There are two ways to engineer something in biology, Mr. Stevens says. You take what you know works and piece it together so that it works in a new way. Or, you simulate the way nature does it and tweak it in order to make improvements.
“When the exact parts of the SARS-CoV-2 virus are plugged into a computer model, they look like they’re going to perform really badly,” he says. “The computer would tell you this is a terrible idea, try something better. A human would have been unlikely to rationally design this.”
In January, when the Chinese government released the virus’ genome, which showed its similarity to a virus from a horseshoe bat, researchers gained a better understanding of its makeup. They found that no prior studies existed to explain the way in which this new virus worked, and two distinct features made the theory supporting its natural evolution more likely.
First, a piece of the virus’ spike protein—called the receptor-binding domain (RBD)—provides the virus with an exceptional ability to attach to the ACE2 protein located on the outer surface of cells in various organs. Second, the backbone of the virus—its overall molecular structure—differed substantially from other coronaviruses and mostly resembled related viruses found in bats. If SARS-CoV-2 had been deliberately engineered in a laboratory it would have been constructed from a virus that was known to cause disease, and these did not.

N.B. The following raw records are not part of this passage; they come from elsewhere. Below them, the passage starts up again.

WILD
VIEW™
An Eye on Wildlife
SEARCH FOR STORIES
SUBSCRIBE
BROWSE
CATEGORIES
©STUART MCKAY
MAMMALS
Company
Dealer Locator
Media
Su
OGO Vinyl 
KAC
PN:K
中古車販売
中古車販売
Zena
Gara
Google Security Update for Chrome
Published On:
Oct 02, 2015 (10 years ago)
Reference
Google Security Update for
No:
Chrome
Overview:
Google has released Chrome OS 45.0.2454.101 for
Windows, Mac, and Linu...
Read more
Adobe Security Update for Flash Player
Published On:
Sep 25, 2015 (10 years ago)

In addition, the SARS-CoV-2 virus has features that would make it difficult to engineer in a lab. The RBD on the spike protein closely resembles that found in a coronavirus in pangolins—an animal also called a “scaly anteater” that is one of the world’s most trafficked. The theory that a bat virus mixed with, potentially, a pangolin virus, mutated, and then jumped to humans continues to make the most sense.

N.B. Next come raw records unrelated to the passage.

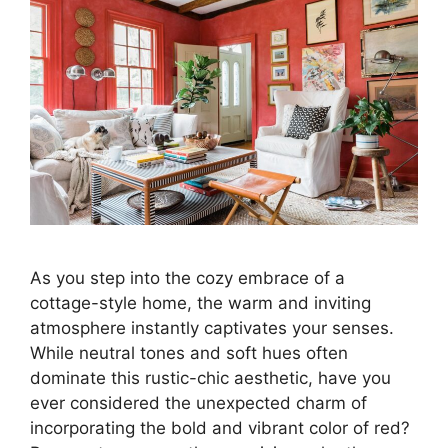
As you step into the cozy embrace of a
cottage-style home, the warm and inviting
atmosphere instantly captivates your senses.
While neutral tones and soft hues often
dominate this rustic-chic aesthetic, have you
ever considered the unexpected charm of
incorporating the bold and vibrant color of red?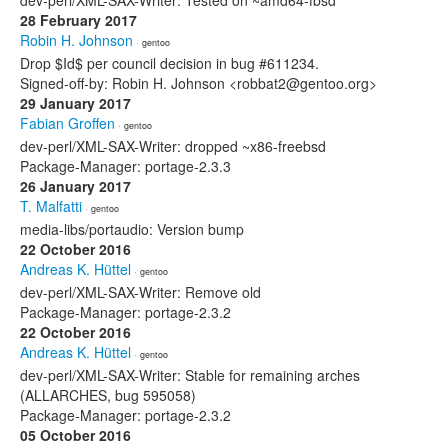
dev-perl/XML-SAX-Writer: Tested on ~amd64-fbsd
28 February 2017
Robin H. Johnson
· gentoo
Drop $Id$ per council decision in bug #611234.
Signed-off-by: Robin H. Johnson <robbat2@gentoo.org>
29 January 2017
Fabian Groffen
· gentoo
dev-perl/XML-SAX-Writer: dropped ~x86-freebsd
Package-Manager: portage-2.3.3
26 January 2017
T. Malfatti
· gentoo
media-libs/portaudio: Version bump
22 October 2016
Andreas K. Hüttel
· gentoo
dev-perl/XML-SAX-Writer: Remove old
Package-Manager: portage-2.3.2
22 October 2016
Andreas K. Hüttel
· gentoo
dev-perl/XML-SAX-Writer: Stable for remaining arches
(ALLARCHES, bug 595058)
Package-Manager: portage-2.3.2
05 October 2016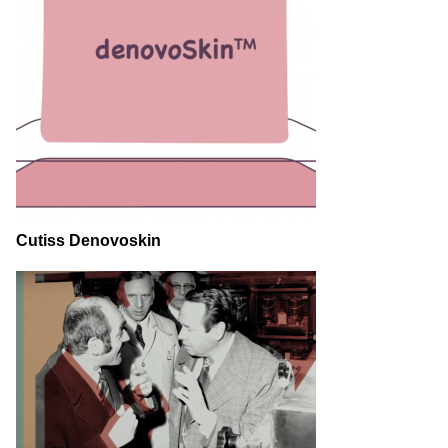
Cutiss Denovoskin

Then, he says, there is the virus’ biological makeup. It has a polybasic cleavage site, which appears to give it the ability to connect to many different tissue types in the human body. While additional testing is needed, early indications are that SARS-CoV-2 does hit many areas of the body in addition to the lungs. By comparison, previous coronaviruses all had monobasic cleavage sites that connected to fewer tissue types. And last, but not least, the virus has O-linked glycans, which may function to shield the virus from the immune system. This means that in order to develop, the virus probably would have needed a human immune system, something unlikely to have been engineered in cell culture.
On the flip side, says Mr. Stevens, there is plenty of evidence to support the premise that the virus emerged naturally and jumped into humans either already possessing the tools it needed to mutate and begin infecting them quickly, or acquiring these tools soon after landing in the human population.